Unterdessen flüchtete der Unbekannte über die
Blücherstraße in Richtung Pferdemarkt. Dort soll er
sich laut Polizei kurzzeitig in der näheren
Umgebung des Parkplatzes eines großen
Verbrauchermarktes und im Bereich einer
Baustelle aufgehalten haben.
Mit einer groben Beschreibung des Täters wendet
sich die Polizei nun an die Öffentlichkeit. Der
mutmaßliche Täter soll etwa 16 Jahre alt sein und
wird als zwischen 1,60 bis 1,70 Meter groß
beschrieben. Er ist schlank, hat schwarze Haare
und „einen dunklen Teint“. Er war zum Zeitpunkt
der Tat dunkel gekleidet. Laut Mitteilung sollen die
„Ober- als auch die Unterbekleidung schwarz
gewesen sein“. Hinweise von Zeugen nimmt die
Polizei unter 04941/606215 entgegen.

========================================

WORK REQUIRED: Your task is to reproduce the full listing exactly.

EXERCISE RESULT:
Unterdessen flüchtete der Unbekannte über die
Blücherstraße in Richtung Pferdemarkt. Dort soll er
sich laut Polizei kurzzeitig in der näheren
Umgebung des Parkplatzes eines großen
Verbrauchermarktes und im Bereich einer
Baustelle aufgehalten haben.
Mit einer groben Beschreibung des Täters wendet
sich die Polizei nun an die Öffentlichkeit. Der
mutmaßliche Täter soll etwa 16 Jahre alt sein und
wird als zwischen 1,60 bis 1,70 Meter groß
beschrieben. Er ist schlank, hat schwarze Haare
und „einen dunklen Teint“. Er war zum Zeitpunkt
der Tat dunkel gekleidet. Laut Mitteilung sollen die
„Ober- als auch die Unterbekleidung schwarz
gewesen sein“. Hinweise von Zeugen nimmt die
Polizei unter 04941/606215 entgegen.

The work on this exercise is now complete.